Dive Brief:
- Federal courts cannot dismiss lawsuits they’ve ruled are subject to mandatory arbitration when the party compelling arbitration requests a stay, the U.S. Supreme Court ruled Thursday in Smith v. Spizzirri.
- In a unanimous ruling, the high court highlighted part of section 3 of the Federal Arbitration Act, which says the court “shall on application of one of the parties stay the trial of the action until such arbitration has been had in accordance with the terms of the agreement.”
- The ruling overturns a decision by the 9th U.S. Circuit Court of Appeals that said Circuit precedent gave a district court discretion to dismiss an arbitration case if all claims were subject to arbitration. The case in question involved a misclassification suit filed by current and former delivery drivers for an on-demand delivery service.
Dive Insight:
“Respondents’ attempt to read ‘stay’ to include ‘dismiss’ cannot be squared with the surrounding statutory text, which anticipates that the parties can return to federal court if arbitration breaks down or fails to resolve the dispute,” Justice Sonia Sotomayor wrote in the decision, summing up the opinion of the court.

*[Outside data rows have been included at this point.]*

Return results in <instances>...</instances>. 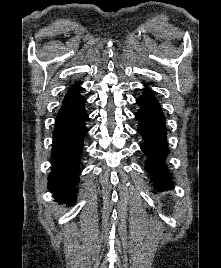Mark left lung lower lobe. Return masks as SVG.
Wrapping results in <instances>:
<instances>
[{"label":"left lung lower lobe","mask_w":221,"mask_h":268,"mask_svg":"<svg viewBox=\"0 0 221 268\" xmlns=\"http://www.w3.org/2000/svg\"><path fill=\"white\" fill-rule=\"evenodd\" d=\"M140 109L136 113L139 121L138 133L142 135L144 143L142 151L148 157L146 165L157 189L173 186L164 161L170 153L167 147V132L165 116L157 99L149 89H145L137 100Z\"/></svg>","instance_id":"0a47b994"}]
</instances>
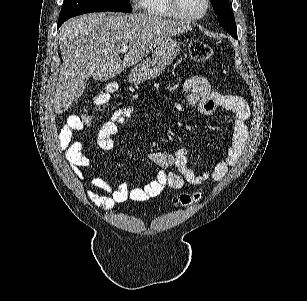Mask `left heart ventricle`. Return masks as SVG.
Instances as JSON below:
<instances>
[{"mask_svg": "<svg viewBox=\"0 0 307 301\" xmlns=\"http://www.w3.org/2000/svg\"><path fill=\"white\" fill-rule=\"evenodd\" d=\"M179 4V7L176 11V13H189L190 11H200L199 2H202V0H182L177 1Z\"/></svg>", "mask_w": 307, "mask_h": 301, "instance_id": "obj_1", "label": "left heart ventricle"}]
</instances>
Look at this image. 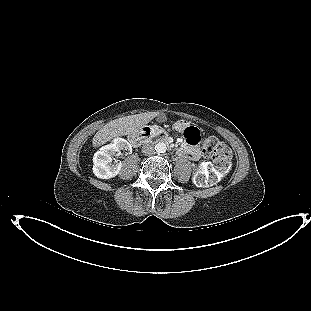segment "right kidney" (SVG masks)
I'll use <instances>...</instances> for the list:
<instances>
[{"mask_svg":"<svg viewBox=\"0 0 311 311\" xmlns=\"http://www.w3.org/2000/svg\"><path fill=\"white\" fill-rule=\"evenodd\" d=\"M122 150L132 152L131 144L123 138H115L112 143L100 148L93 157L94 175L100 179H110L118 175L122 163H112V157L120 154Z\"/></svg>","mask_w":311,"mask_h":311,"instance_id":"1","label":"right kidney"}]
</instances>
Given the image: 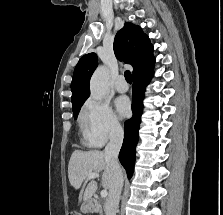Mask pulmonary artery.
Instances as JSON below:
<instances>
[{
	"mask_svg": "<svg viewBox=\"0 0 223 215\" xmlns=\"http://www.w3.org/2000/svg\"><path fill=\"white\" fill-rule=\"evenodd\" d=\"M114 86L118 92H126L129 89V86H128L126 80L122 76H120L116 79Z\"/></svg>",
	"mask_w": 223,
	"mask_h": 215,
	"instance_id": "1",
	"label": "pulmonary artery"
}]
</instances>
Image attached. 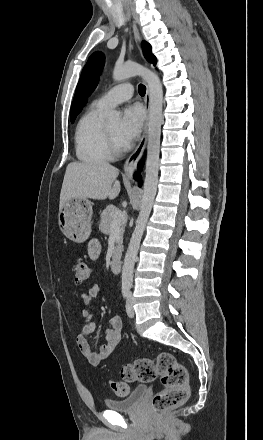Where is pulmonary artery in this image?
I'll use <instances>...</instances> for the list:
<instances>
[{"label": "pulmonary artery", "mask_w": 263, "mask_h": 440, "mask_svg": "<svg viewBox=\"0 0 263 440\" xmlns=\"http://www.w3.org/2000/svg\"><path fill=\"white\" fill-rule=\"evenodd\" d=\"M133 94V85L130 83H123L108 90L96 100V103L104 108H111L130 100Z\"/></svg>", "instance_id": "e3ab8cb5"}]
</instances>
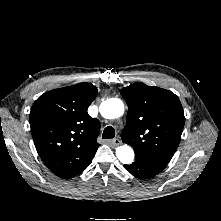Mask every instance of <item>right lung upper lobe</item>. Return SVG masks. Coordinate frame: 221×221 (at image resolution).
Returning a JSON list of instances; mask_svg holds the SVG:
<instances>
[{"label": "right lung upper lobe", "mask_w": 221, "mask_h": 221, "mask_svg": "<svg viewBox=\"0 0 221 221\" xmlns=\"http://www.w3.org/2000/svg\"><path fill=\"white\" fill-rule=\"evenodd\" d=\"M96 96L94 85L79 83L44 93L31 108L36 150L58 177L70 179L92 162L99 146L100 123L87 109Z\"/></svg>", "instance_id": "right-lung-upper-lobe-1"}]
</instances>
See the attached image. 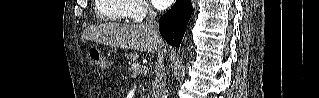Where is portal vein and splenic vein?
I'll list each match as a JSON object with an SVG mask.
<instances>
[{
	"label": "portal vein and splenic vein",
	"instance_id": "18ae733b",
	"mask_svg": "<svg viewBox=\"0 0 319 98\" xmlns=\"http://www.w3.org/2000/svg\"><path fill=\"white\" fill-rule=\"evenodd\" d=\"M131 69H132L134 72H137V71L139 72V65L136 64V63H134V64H132ZM139 73H141V71H140Z\"/></svg>",
	"mask_w": 319,
	"mask_h": 98
}]
</instances>
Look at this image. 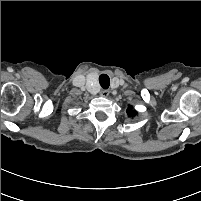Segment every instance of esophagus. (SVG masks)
Wrapping results in <instances>:
<instances>
[{
  "instance_id": "34e87169",
  "label": "esophagus",
  "mask_w": 201,
  "mask_h": 201,
  "mask_svg": "<svg viewBox=\"0 0 201 201\" xmlns=\"http://www.w3.org/2000/svg\"><path fill=\"white\" fill-rule=\"evenodd\" d=\"M100 95H101L102 97H107V96L109 95V91H108V90H102V91L100 92Z\"/></svg>"
}]
</instances>
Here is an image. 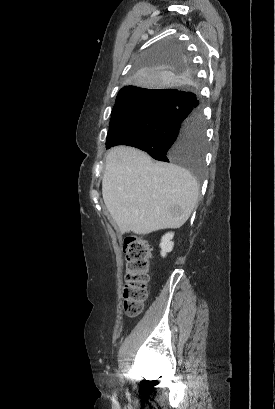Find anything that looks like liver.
<instances>
[{"label": "liver", "instance_id": "6515ba94", "mask_svg": "<svg viewBox=\"0 0 275 409\" xmlns=\"http://www.w3.org/2000/svg\"><path fill=\"white\" fill-rule=\"evenodd\" d=\"M198 192L189 170L172 162H153L138 148L114 146L106 156L103 200L121 233L179 229L189 219ZM174 207L181 209L180 217Z\"/></svg>", "mask_w": 275, "mask_h": 409}]
</instances>
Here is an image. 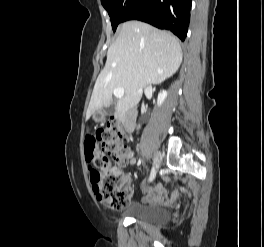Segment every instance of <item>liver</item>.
<instances>
[{
    "instance_id": "6515ba94",
    "label": "liver",
    "mask_w": 264,
    "mask_h": 247,
    "mask_svg": "<svg viewBox=\"0 0 264 247\" xmlns=\"http://www.w3.org/2000/svg\"><path fill=\"white\" fill-rule=\"evenodd\" d=\"M182 62L178 40L165 31L138 21H128L109 47L104 69L96 80L87 115L107 107L113 89L121 87L124 96L116 111L124 113L140 101L143 89L171 77Z\"/></svg>"
}]
</instances>
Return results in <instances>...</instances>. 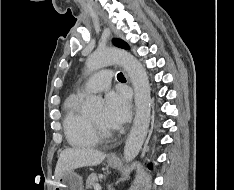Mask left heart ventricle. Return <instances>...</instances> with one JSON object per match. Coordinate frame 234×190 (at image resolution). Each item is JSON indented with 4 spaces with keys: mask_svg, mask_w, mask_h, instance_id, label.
<instances>
[{
    "mask_svg": "<svg viewBox=\"0 0 234 190\" xmlns=\"http://www.w3.org/2000/svg\"><path fill=\"white\" fill-rule=\"evenodd\" d=\"M91 117L94 120H96V121H98V122H100V123H102V124H104L105 126L108 127V125L106 124V122L104 120V111H103V109L98 110L96 113L91 115Z\"/></svg>",
    "mask_w": 234,
    "mask_h": 190,
    "instance_id": "obj_1",
    "label": "left heart ventricle"
}]
</instances>
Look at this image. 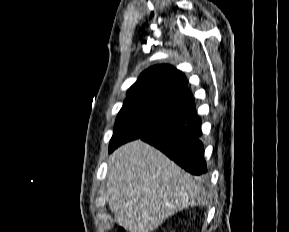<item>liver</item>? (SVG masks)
Here are the masks:
<instances>
[{
  "label": "liver",
  "instance_id": "6515ba94",
  "mask_svg": "<svg viewBox=\"0 0 289 232\" xmlns=\"http://www.w3.org/2000/svg\"><path fill=\"white\" fill-rule=\"evenodd\" d=\"M109 208L130 232H152L175 213L205 203L196 178L141 140L120 146L109 157Z\"/></svg>",
  "mask_w": 289,
  "mask_h": 232
}]
</instances>
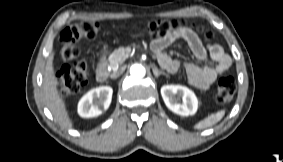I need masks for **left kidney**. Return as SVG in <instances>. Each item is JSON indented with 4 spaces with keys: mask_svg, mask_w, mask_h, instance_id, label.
I'll use <instances>...</instances> for the list:
<instances>
[{
    "mask_svg": "<svg viewBox=\"0 0 283 162\" xmlns=\"http://www.w3.org/2000/svg\"><path fill=\"white\" fill-rule=\"evenodd\" d=\"M161 95L168 109L178 115H194L197 111V97L185 86L164 85L161 87Z\"/></svg>",
    "mask_w": 283,
    "mask_h": 162,
    "instance_id": "1",
    "label": "left kidney"
}]
</instances>
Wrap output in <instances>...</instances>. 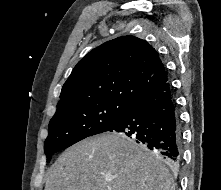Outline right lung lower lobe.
Returning a JSON list of instances; mask_svg holds the SVG:
<instances>
[{"label": "right lung lower lobe", "instance_id": "98d812e1", "mask_svg": "<svg viewBox=\"0 0 221 190\" xmlns=\"http://www.w3.org/2000/svg\"><path fill=\"white\" fill-rule=\"evenodd\" d=\"M110 132H120L144 144L170 166L182 152L181 123L169 81L131 103Z\"/></svg>", "mask_w": 221, "mask_h": 190}]
</instances>
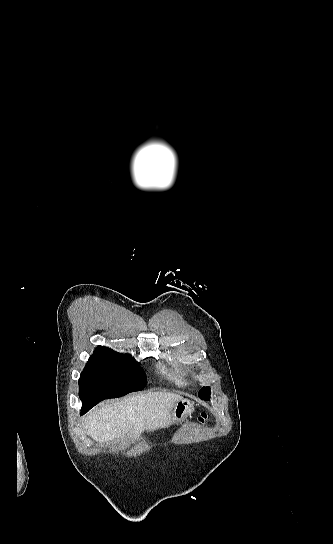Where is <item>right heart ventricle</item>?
Returning a JSON list of instances; mask_svg holds the SVG:
<instances>
[{
	"label": "right heart ventricle",
	"instance_id": "1",
	"mask_svg": "<svg viewBox=\"0 0 333 544\" xmlns=\"http://www.w3.org/2000/svg\"><path fill=\"white\" fill-rule=\"evenodd\" d=\"M162 372L170 379L174 380L178 384H183L185 379L178 374L179 366L177 364H171L170 366H164L161 368Z\"/></svg>",
	"mask_w": 333,
	"mask_h": 544
}]
</instances>
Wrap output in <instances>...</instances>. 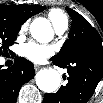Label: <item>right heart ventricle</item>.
<instances>
[{
	"instance_id": "right-heart-ventricle-1",
	"label": "right heart ventricle",
	"mask_w": 103,
	"mask_h": 103,
	"mask_svg": "<svg viewBox=\"0 0 103 103\" xmlns=\"http://www.w3.org/2000/svg\"><path fill=\"white\" fill-rule=\"evenodd\" d=\"M48 16H49L55 29L62 25L68 24L66 15L59 9H51L48 12Z\"/></svg>"
}]
</instances>
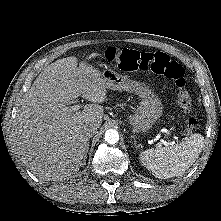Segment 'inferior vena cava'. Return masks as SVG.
<instances>
[{
    "mask_svg": "<svg viewBox=\"0 0 221 221\" xmlns=\"http://www.w3.org/2000/svg\"><path fill=\"white\" fill-rule=\"evenodd\" d=\"M97 128H99L98 126H97V124H90L89 126H88V128L86 129L87 130V135L89 136V137H92V135L94 134V133H96V130H97Z\"/></svg>",
    "mask_w": 221,
    "mask_h": 221,
    "instance_id": "1",
    "label": "inferior vena cava"
}]
</instances>
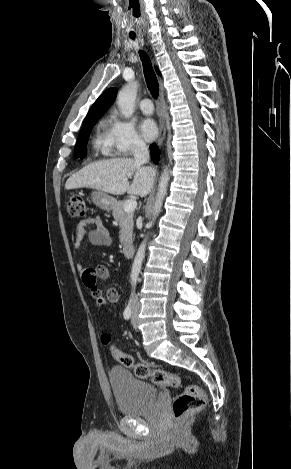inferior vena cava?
Returning a JSON list of instances; mask_svg holds the SVG:
<instances>
[{
    "mask_svg": "<svg viewBox=\"0 0 291 469\" xmlns=\"http://www.w3.org/2000/svg\"><path fill=\"white\" fill-rule=\"evenodd\" d=\"M134 160L138 163L149 162V150L146 143L141 138H136L133 146ZM132 306H138L139 302L136 296L131 299Z\"/></svg>",
    "mask_w": 291,
    "mask_h": 469,
    "instance_id": "obj_1",
    "label": "inferior vena cava"
}]
</instances>
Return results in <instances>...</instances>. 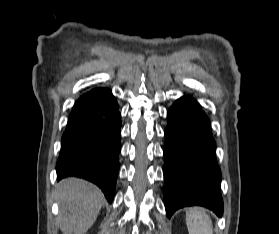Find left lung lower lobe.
I'll use <instances>...</instances> for the list:
<instances>
[{"label": "left lung lower lobe", "instance_id": "0a47b994", "mask_svg": "<svg viewBox=\"0 0 279 234\" xmlns=\"http://www.w3.org/2000/svg\"><path fill=\"white\" fill-rule=\"evenodd\" d=\"M167 117L163 152L168 218L177 209L191 205L207 207L222 216L221 171L208 117L188 96L178 99Z\"/></svg>", "mask_w": 279, "mask_h": 234}]
</instances>
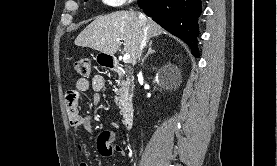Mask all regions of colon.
<instances>
[{"mask_svg": "<svg viewBox=\"0 0 277 166\" xmlns=\"http://www.w3.org/2000/svg\"><path fill=\"white\" fill-rule=\"evenodd\" d=\"M74 68L79 75L86 77L90 74V60L88 58H79L75 61Z\"/></svg>", "mask_w": 277, "mask_h": 166, "instance_id": "obj_1", "label": "colon"}]
</instances>
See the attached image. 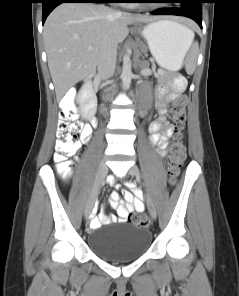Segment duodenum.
Listing matches in <instances>:
<instances>
[{
	"label": "duodenum",
	"mask_w": 239,
	"mask_h": 296,
	"mask_svg": "<svg viewBox=\"0 0 239 296\" xmlns=\"http://www.w3.org/2000/svg\"><path fill=\"white\" fill-rule=\"evenodd\" d=\"M91 78H92V76H89V77L87 78V80H90ZM92 124L95 125V121H94V120H92Z\"/></svg>",
	"instance_id": "duodenum-1"
}]
</instances>
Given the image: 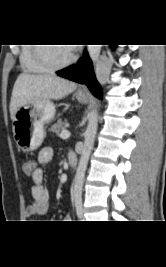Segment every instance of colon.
I'll return each mask as SVG.
<instances>
[{"instance_id":"obj_1","label":"colon","mask_w":166,"mask_h":267,"mask_svg":"<svg viewBox=\"0 0 166 267\" xmlns=\"http://www.w3.org/2000/svg\"><path fill=\"white\" fill-rule=\"evenodd\" d=\"M34 166V161H25L22 165V168L25 173H31L34 169Z\"/></svg>"}]
</instances>
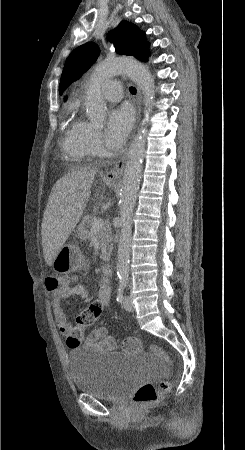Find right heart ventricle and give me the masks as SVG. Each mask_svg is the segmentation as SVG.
<instances>
[{
    "mask_svg": "<svg viewBox=\"0 0 245 450\" xmlns=\"http://www.w3.org/2000/svg\"><path fill=\"white\" fill-rule=\"evenodd\" d=\"M85 131V122L81 119H74L68 127L62 142L64 151L76 157L78 161H82L88 154L85 143Z\"/></svg>",
    "mask_w": 245,
    "mask_h": 450,
    "instance_id": "obj_1",
    "label": "right heart ventricle"
}]
</instances>
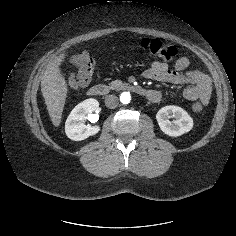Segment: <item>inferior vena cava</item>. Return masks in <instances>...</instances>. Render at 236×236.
Returning <instances> with one entry per match:
<instances>
[{"instance_id": "obj_1", "label": "inferior vena cava", "mask_w": 236, "mask_h": 236, "mask_svg": "<svg viewBox=\"0 0 236 236\" xmlns=\"http://www.w3.org/2000/svg\"><path fill=\"white\" fill-rule=\"evenodd\" d=\"M119 99L116 95H108L105 98V105L110 108L114 109L118 106Z\"/></svg>"}]
</instances>
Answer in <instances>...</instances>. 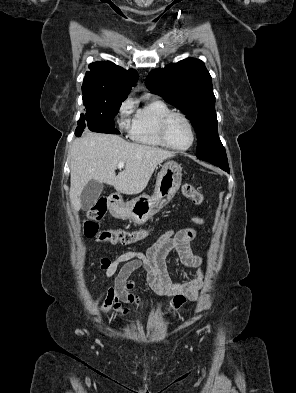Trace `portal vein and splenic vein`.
Wrapping results in <instances>:
<instances>
[{"instance_id":"18ae733b","label":"portal vein and splenic vein","mask_w":296,"mask_h":393,"mask_svg":"<svg viewBox=\"0 0 296 393\" xmlns=\"http://www.w3.org/2000/svg\"><path fill=\"white\" fill-rule=\"evenodd\" d=\"M124 162H120V163H118V165H117V167H118V169H122L123 167H124Z\"/></svg>"}]
</instances>
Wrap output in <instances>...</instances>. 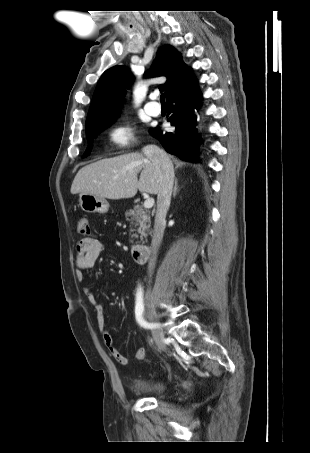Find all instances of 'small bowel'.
Masks as SVG:
<instances>
[{
    "mask_svg": "<svg viewBox=\"0 0 310 453\" xmlns=\"http://www.w3.org/2000/svg\"><path fill=\"white\" fill-rule=\"evenodd\" d=\"M103 250V244L99 239L94 237L81 238L75 248L76 277L79 281L84 278V272L91 269L98 260ZM84 294L88 301L93 305L98 328L102 334L103 342L110 355L121 365H127L129 360L115 346L112 335L106 328L105 314L103 306L97 301L94 290L91 287L84 288ZM146 350L140 347L135 352L137 360H144Z\"/></svg>",
    "mask_w": 310,
    "mask_h": 453,
    "instance_id": "obj_1",
    "label": "small bowel"
}]
</instances>
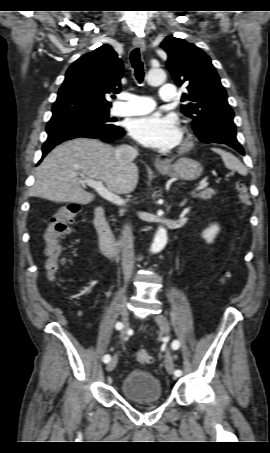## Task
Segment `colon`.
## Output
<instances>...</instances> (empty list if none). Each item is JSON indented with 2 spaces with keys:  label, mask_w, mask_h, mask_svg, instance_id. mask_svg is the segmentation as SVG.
<instances>
[{
  "label": "colon",
  "mask_w": 270,
  "mask_h": 453,
  "mask_svg": "<svg viewBox=\"0 0 270 453\" xmlns=\"http://www.w3.org/2000/svg\"><path fill=\"white\" fill-rule=\"evenodd\" d=\"M235 190L241 206L246 209L250 206V193L248 187L243 182L235 184ZM80 211V206L76 203L63 205L50 220L45 232V269L50 281L57 278L61 265L65 261L63 240L70 233V226L76 221ZM137 362L144 366L152 361V356L147 350H139L136 353Z\"/></svg>",
  "instance_id": "colon-1"
}]
</instances>
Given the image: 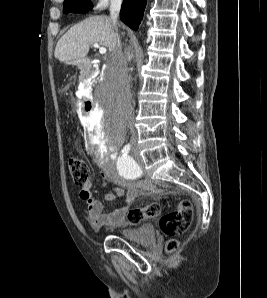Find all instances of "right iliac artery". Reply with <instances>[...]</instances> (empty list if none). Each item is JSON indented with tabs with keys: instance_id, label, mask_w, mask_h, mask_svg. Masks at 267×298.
<instances>
[{
	"instance_id": "right-iliac-artery-1",
	"label": "right iliac artery",
	"mask_w": 267,
	"mask_h": 298,
	"mask_svg": "<svg viewBox=\"0 0 267 298\" xmlns=\"http://www.w3.org/2000/svg\"><path fill=\"white\" fill-rule=\"evenodd\" d=\"M130 144H127V145H125L124 147H123V149H122V157L120 158V161H131L132 160V158H130V156L128 155V153H129V151H130Z\"/></svg>"
}]
</instances>
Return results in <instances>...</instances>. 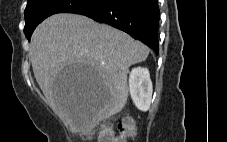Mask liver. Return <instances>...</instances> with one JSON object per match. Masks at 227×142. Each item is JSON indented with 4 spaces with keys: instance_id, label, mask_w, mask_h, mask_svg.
I'll return each mask as SVG.
<instances>
[{
    "instance_id": "obj_1",
    "label": "liver",
    "mask_w": 227,
    "mask_h": 142,
    "mask_svg": "<svg viewBox=\"0 0 227 142\" xmlns=\"http://www.w3.org/2000/svg\"><path fill=\"white\" fill-rule=\"evenodd\" d=\"M149 48L131 36L78 14H55L35 29L30 57L36 81L47 102L74 131L92 129L120 112L128 99L127 74L143 62ZM66 61H87L100 78L93 88H62L55 81ZM71 95V93H76Z\"/></svg>"
}]
</instances>
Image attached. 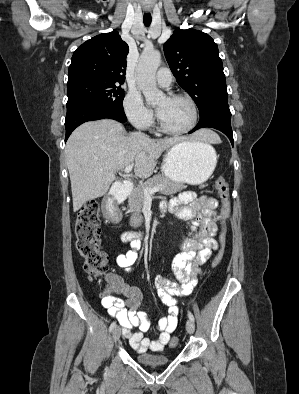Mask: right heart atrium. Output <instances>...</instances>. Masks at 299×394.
<instances>
[{
  "label": "right heart atrium",
  "instance_id": "1",
  "mask_svg": "<svg viewBox=\"0 0 299 394\" xmlns=\"http://www.w3.org/2000/svg\"><path fill=\"white\" fill-rule=\"evenodd\" d=\"M124 111L129 122L138 129H147L153 123V112L137 91H129L125 96Z\"/></svg>",
  "mask_w": 299,
  "mask_h": 394
}]
</instances>
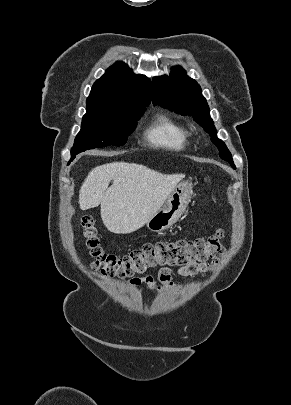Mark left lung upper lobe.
<instances>
[{"label":"left lung upper lobe","mask_w":291,"mask_h":405,"mask_svg":"<svg viewBox=\"0 0 291 405\" xmlns=\"http://www.w3.org/2000/svg\"><path fill=\"white\" fill-rule=\"evenodd\" d=\"M152 102L178 114L192 116L210 134L211 141L220 151V157L235 168L231 153L225 143L217 138V131L200 86L186 75L182 67H173L169 77L163 75L153 78Z\"/></svg>","instance_id":"1"}]
</instances>
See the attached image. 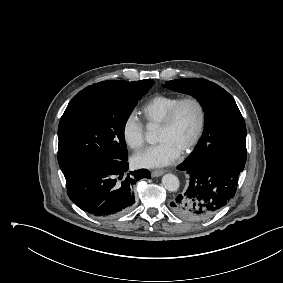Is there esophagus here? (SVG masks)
Wrapping results in <instances>:
<instances>
[{"label": "esophagus", "mask_w": 283, "mask_h": 283, "mask_svg": "<svg viewBox=\"0 0 283 283\" xmlns=\"http://www.w3.org/2000/svg\"><path fill=\"white\" fill-rule=\"evenodd\" d=\"M165 172H166L165 170H154V171L151 172V175L153 177H159L162 174H164Z\"/></svg>", "instance_id": "esophagus-1"}]
</instances>
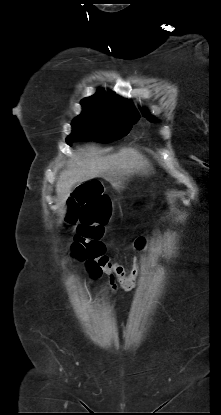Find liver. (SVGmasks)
Listing matches in <instances>:
<instances>
[{
  "label": "liver",
  "mask_w": 221,
  "mask_h": 415,
  "mask_svg": "<svg viewBox=\"0 0 221 415\" xmlns=\"http://www.w3.org/2000/svg\"><path fill=\"white\" fill-rule=\"evenodd\" d=\"M150 164L137 150L124 148L119 152L101 157L90 147L83 151L80 165L63 170L56 182V193L60 205L65 204L72 187L93 178L105 177L116 189L120 188L126 177L134 174H147Z\"/></svg>",
  "instance_id": "obj_1"
}]
</instances>
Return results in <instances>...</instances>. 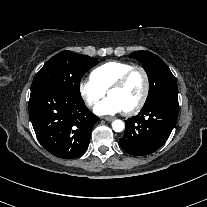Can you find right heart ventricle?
Instances as JSON below:
<instances>
[{"instance_id":"obj_1","label":"right heart ventricle","mask_w":207,"mask_h":207,"mask_svg":"<svg viewBox=\"0 0 207 207\" xmlns=\"http://www.w3.org/2000/svg\"><path fill=\"white\" fill-rule=\"evenodd\" d=\"M133 67L123 61H108L97 66L91 72L92 78L104 89H108L120 76Z\"/></svg>"}]
</instances>
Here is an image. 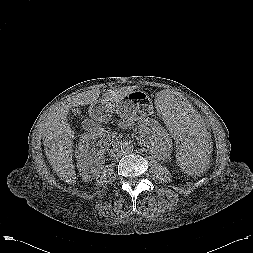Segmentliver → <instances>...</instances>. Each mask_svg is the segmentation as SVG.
Listing matches in <instances>:
<instances>
[{
	"label": "liver",
	"mask_w": 253,
	"mask_h": 253,
	"mask_svg": "<svg viewBox=\"0 0 253 253\" xmlns=\"http://www.w3.org/2000/svg\"><path fill=\"white\" fill-rule=\"evenodd\" d=\"M139 86H124L115 88L103 93L98 101L100 90L92 89L62 102L47 117L43 124V144L45 146L46 157L61 180L68 184L76 183V172L73 165V138L74 131L67 120V114L72 107H80L88 104L112 103L124 98L129 93L138 89ZM164 91L159 92L158 94Z\"/></svg>",
	"instance_id": "liver-1"
}]
</instances>
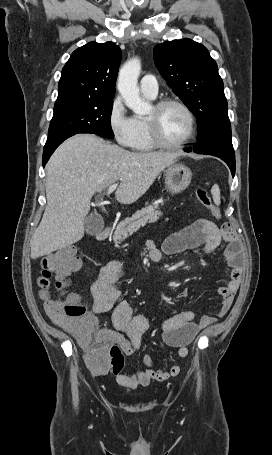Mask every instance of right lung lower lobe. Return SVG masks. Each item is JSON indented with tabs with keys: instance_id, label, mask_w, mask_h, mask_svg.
Segmentation results:
<instances>
[{
	"instance_id": "1",
	"label": "right lung lower lobe",
	"mask_w": 272,
	"mask_h": 455,
	"mask_svg": "<svg viewBox=\"0 0 272 455\" xmlns=\"http://www.w3.org/2000/svg\"><path fill=\"white\" fill-rule=\"evenodd\" d=\"M75 134H67L63 136H59L53 139H48L45 146H44V151H43V166L47 163L49 160L50 156L52 153L55 151V149L67 138L73 136Z\"/></svg>"
}]
</instances>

Although the lawsuit was originally filed in Arizona, the high court’s ruling “will impact all federal courts,” according to a post by CDF Labor Law LLP. “While the enforceability of employment arbitration agreements will remain the subject of much litigation, especially in California, Spizzirri removes one issue of contention which will help to streamline disputes over arbitration agreements,” the authors wrote.
Arbitration agreements have been the subject of legal scrutiny recently, with mandatory agreements in particular under the spotlight.
Lawmakers and advocates are pushing for legislation that would create an exemption for age discrimination claims in mandatory arbitration cases, for example. Such legislation would build on existing law passed in 2022, which disallows mandatory arbitration in cases of sexual assault and sexual harassment.
And last month, the Supreme Court unanimously ruled that transportation workers don’t need to be employed in the transportation industry to be covered by the FAA’s exemption for workers engaged in foreign or interstate commerce in forced arbitration cases.